Alito then observed that the court “did some backsliding” in the 1978 Bakke case, in which the justices tried to thread a needle by saying that Affirmative Action was constitutional but racial quotas were not. “I think it was well-intentioned,” he said. “It was perhaps thought that this was something that should be done for a period of time to try to get over the aftereffects of a long period of segregation and discrimination, but the precedent lasted, and it metastasized, and I think it came to do great damage to our society.”

That damage continued into 2003 and beyond, with the court’s weak-kneed *Grutter v. Bollinger” decision, in which Justice Sandra Day O’Connor wrote, weirdly, that “race-conscious admissions policies must be limited in time,” while adding that the court “expects that 25 years from now, the use of racial preferences will no longer be necessary to further the interest approved today.”

It took the court another 20 years to recover from Grutter, when in 2023 the high court ruled in Students for Free Admissions v.
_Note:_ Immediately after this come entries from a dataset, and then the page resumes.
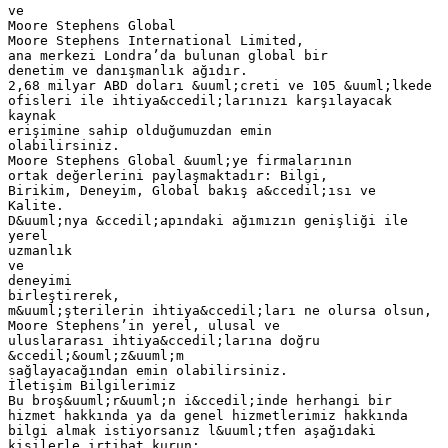
ve
Moore Stephens Global
Moore Stephens International Limited,
ana merkezi Londra’da bulunan global bir
denetim ve danışmanlık ağıdır.
2,68 milyar ABD doları &uuml;creti ve 105 &uuml;lkede
ofisleri ile ihtiya&ccedil;larınızı karşılayacak
kaynak
erişimine sahip olduğumuzdan emin
olabilirsiniz.
Moore Stephens Global &uuml;ye firmalarının
ortak değerlerini paylaşmaktadır: Bilgi,
Birikim, Deneyim, Global bakış a&ccedil;ısı ve
Kalite.
D&uuml;nya &ccedil;apındaki ağımızın genişliği ile
yerel
uzmanlık
ve
deneyimi
birleştirerek,
m&uuml;şterilerin ihtiya&ccedil;ları ne olursa olsun,
Moore Stephens’in yerel, ulusal ve
uluslararası ihtiya&ccedil;larına doğru
&ccedil;&ouml;z&uuml;m
sağlayacağından emin olabilirsiniz.
İletişim Bilgilerimiz
Bu broş&uuml;r&uuml;n i&ccedil;inde herhangi bir
hizmet hakkında ya da genel hizmetlerimiz hakkında
bilgi almak istiyorsanız l&uuml;tfen aşağıdaki
kişilerle irtibat kurun:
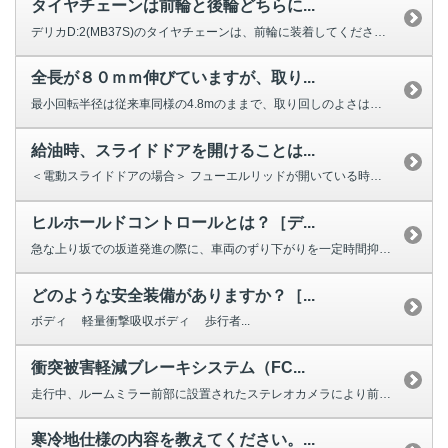
タイヤチェーンは前輪と後輪どちらに...
デリカD:2(MB37S)のタイヤチェーンは、前輪に装着してください。 ...
全長が８０ｍｍ伸びていますが、取り...
最小回転半径は従来車同様の4.8mのままで、取り回しのよさは変わらず、荷室...
給油時、スライドドアを開けることは...
＜電動スライドドアの場合＞ フューエルリッドが開いている時は、助手席側の...
ヒルホールドコントロールとは？［デ...
急な上り坂での坂道発進の際に、車両のずり下がりを一定時間抑制し、スムーズな...
どのような安全装備がありますか？［...
ボディ 軽量衝撃吸収ボディ 歩行者...
衝突被害軽減ブレーキシステム（FC...
走行中、ルームミラー前部に設置されたステレオカメラにより前方の車両や障害物...
寒冷地仕様の内容を教えてください。...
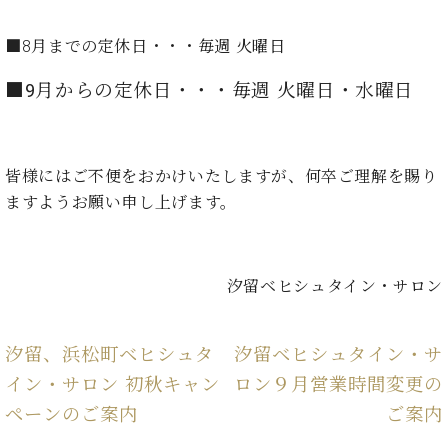
た
を
ラ
か
ヒ
ヒ
イ
い！
作
ン
ら
シ
シ
ン・
録
■8月までの定休日・・・毎週 火曜日
る
ド
の
ュ
ュ
サ
音
こ
ヒ
お
タ
タ
ロ
■9月からの定休日・・・毎週 火曜日・水曜日
し
と
ス
知
イ
イ
ン
た
ト
ら
ン
ン
会
い！
音
リ
せ
レ
の
員
と
色
ー
(入
ジ
秘
皆様にはご不便をおかけいたしますが、何卒ご理解を賜り
い
と
荷
デ
密
う
ますようお願い申し上げます。
ベ
タ
情
ン
音
方
ヒ
ッ
報
ス
楽
は、
シ
チ
等)
ニ
家
お
ュ
ュ
汐留ベヒシュタイン・サロン
達
近
タ
ー
ベ
の
プ
く
C.
イ
ス・
ヒ
声
レ
の
ベ
ン・
イ
シ
ス
汐留、浜松町ベヒシュタ
汐留ベヒシュタイン・サ
直
ヒ
ジ
ベ
ュ
リ
営
イン・サロン 初秋キャン
ロン９月営業時間変更の
シ
ベ
ャ
ン
タ
リ
店
ュ
ヒ
パ
ト
ペーンのご案内
ご案内
イ
ー
舗
タ
シ
ン
ン・
ス
ま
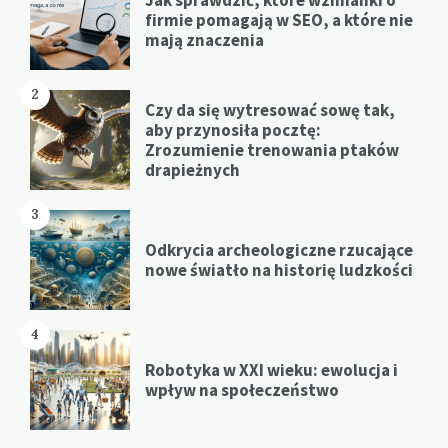
Jak sprawdzić, które wzmianki o
firmie pomagają w SEO, a które nie
mają znaczenia
2
Czy da się wytresować sowę tak,
aby przynosiła pocztę:
Zrozumienie trenowania ptaków
drapieżnych
3
Odkrycia archeologiczne rzucające
nowe światło na historię ludzkości
4
Robotyka w XXI wieku: ewolucja i
wpływ na społeczeństwo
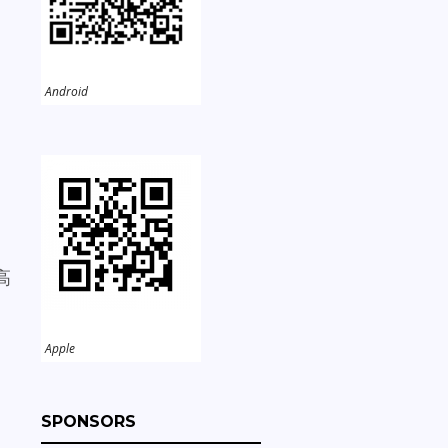
Android
高
Apple
SPONSORS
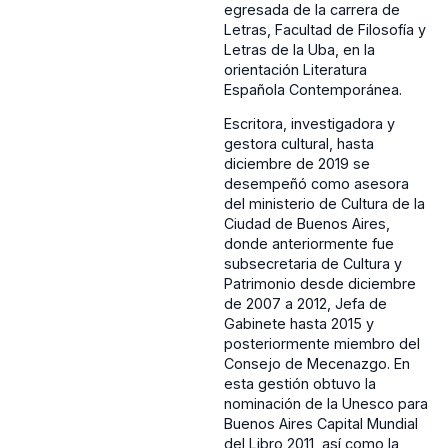
egresada de la carrera de
Letras, Facultad de Filosofía y
Letras de la Uba, en la
orientación Literatura
Española Contemporánea.
Escritora, investigadora y
gestora cultural, hasta
diciembre de 2019 se
desempeñó como asesora
del ministerio de Cultura de la
Ciudad de Buenos Aires,
donde anteriormente fue
subsecretaria de Cultura y
Patrimonio desde diciembre
de 2007 a 2012, Jefa de
Gabinete hasta 2015 y
posteriormente miembro del
Consejo de Mecenazgo. En
esta gestión obtuvo la
nominación de la Unesco para
Buenos Aires Capital Mundial
del Libro 2011, así como la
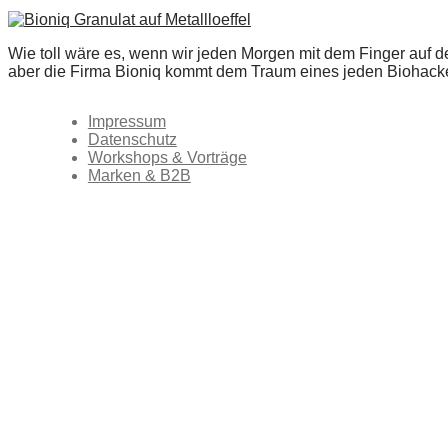
Wie toll wäre es, wenn wir jeden Morgen mit dem Finger auf 
aber die Firma Bioniq kommt dem Traum eines jeden Biohacker
Impressum
Datenschutz
Workshops & Vorträge
Marken & B2B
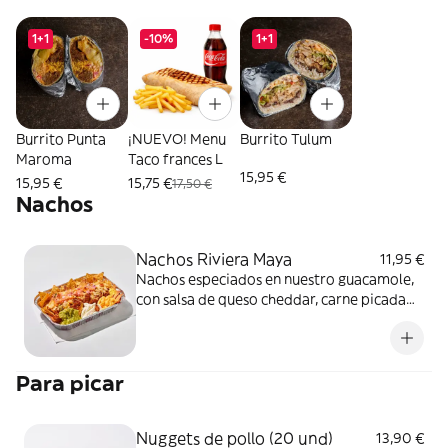
1+1
-10%
1+1
Burrito Punta
¡NUEVO! Menu
Burrito Tulum
Maroma
Taco frances L
15,95 €
15,95 €
15,75 €
17,50 €
Nachos
Nachos Riviera Maya
11,95 €
Nachos especiados en nuestro guacamole,
con salsa de queso cheddar, carne picada
sazonada, pico de gallo, jalapeño, quesos
gouda y un toque final de crema agria
Para picar
Nuggets de pollo (20 und)
13,90 €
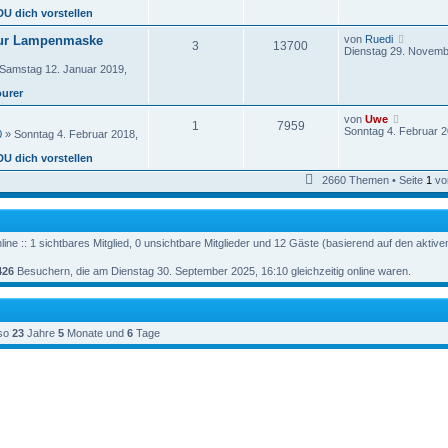
B
e
g
DU dich vorstellen
e
s
i
t
N
ur Lampenmaske
von
Ruedi
t
3
13700
e
e
Dienstag 29. Novemb
r
r
u
a
Samstag 12. Januar 2019,
e
g
e
s
ourer
i
t
t
e
r
N
von
Uwe
r
1
7959
a
e
Sonntag 4. Februar 2
0
» Sonntag 4. Februar 2018,
B
g
u
e
e
DU dich vorstellen
i
s
t
t
2660 Themen • Seite
1
vo
r
e
a
r
g
B
e
i
ine :: 1 sichtbares Mitglied, 0 unsichtbare Mitglieder und 12 Gäste (basierend auf den aktiv
t
r
426
Besuchern, die am Dienstag 30. September 2025, 16:10 gleichzeitig online waren.
a
g
so
23
Jahre
5
Monate und
6
Tage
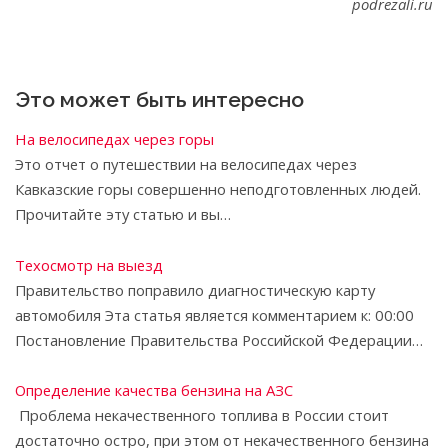
podrezali.ru
Это может быть интересно
На велосипедах через горы
Это отчет о путешествии на велосипедах через
Кавказские горы совершенно неподготовленных людей.
Прочитайте эту статью и вы…
Техосмотр на выезд
Правительство поправило диагностическую карту
автомобиля Эта статья является комментарием к: 00:00
Постановление Правительства Российской Федерации…
Определение качества бензина на АЗС
Проблема некачественного топлива в Рос­сии стоит
достаточно остро, при этом от нека­чественного бензина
Harvard that the university, in taking race into account during its admissions process, had violated both the 14th Amendment’s Equal Protection clause and the Civil Rights Act of 1964. Host Peter Robinson then quoted the essential words of Chief Justice Roberts’s majority opinion: “Eliminating racial discrimination means eliminating all of it.”

Here, though, Alito expressed his frustration that the lower courts have been reluctant to consistently apply the Students for Fair Admission decision to recent race-based admissions cases before adding, “And if they don’t do it, then I think we’re gonna have to intervene as many times as is required to drive the point home.”

Robinson then moved on to the First Amendment guarantee of freedom of religion, recounting what Alito had said while speaking at Notre Dame a couple of years ago: “Freedom of worship means freedom to practice religion in the privacy of your home, or in your church or your synagogue or your mosque. But when you step outside into the public square, in the light of day, you had better behave yourself like a good secular citizen. That’s the problem that we face.”

Alito responded: “Support for religious liberty, unfortunately, has cratered in the last 20, 25 years. The high point, I would say, was 1996, when Congress passed the Religious Freedom Restoration Act.” Why did Congress do so? Because it believed that a recent Supreme Court decision hadn’t gone far enough to protect religious liberty, and it wanted to explicitly codify this protection in law. Imagine that.

That law, said Alito, passed with a voice vote in the House, and with 97 votes in the Senate, and was “signed happily” by President Bill Clinton. Does anyone think such a law could gain such overwhelming bipartisan approval today? Alito provided the answer: “In 2015, the state of Indiana enacts virtually an identical law, and there’s furious opposition. The NFL, the NBA, the WNBA, the NCAA all threatened that they’re gonna pull games out of Indiana,” while states said that they wouldn’t allow any official travel to conferences in Indiana.

It’s hard — indeed, it’s impossible — to explain such a head-snapping switch of popular sentiment without considering the wild success of the Rainbow Mafia’s decades-long PR campaign — a campaign that has since wildly overreached with its foray into the cult of transgenderism. Alito never mentioned this, and rightly so. “But,” he said, “I think that protection of religious liberty is required by our Constitution. And it’s again, like equality, it is essential for the well-being of the country.”

Robinson asked Alito how the Supreme Court handles these moments, and these cases, in which public support for a fundamental constitutional principle might be “cratering.” Alito said it’s important for the high court to “stand up for the Constitution,” adding, “There’s a reason why we’re not elected.”

Alito continued: “We are not supposed to do what is popular. We’re supposed to do what is right.”

And that statement is, in a nutshell, why we’re lucky to have Justice Samuel Alito defending our Constitution and our essential liberties.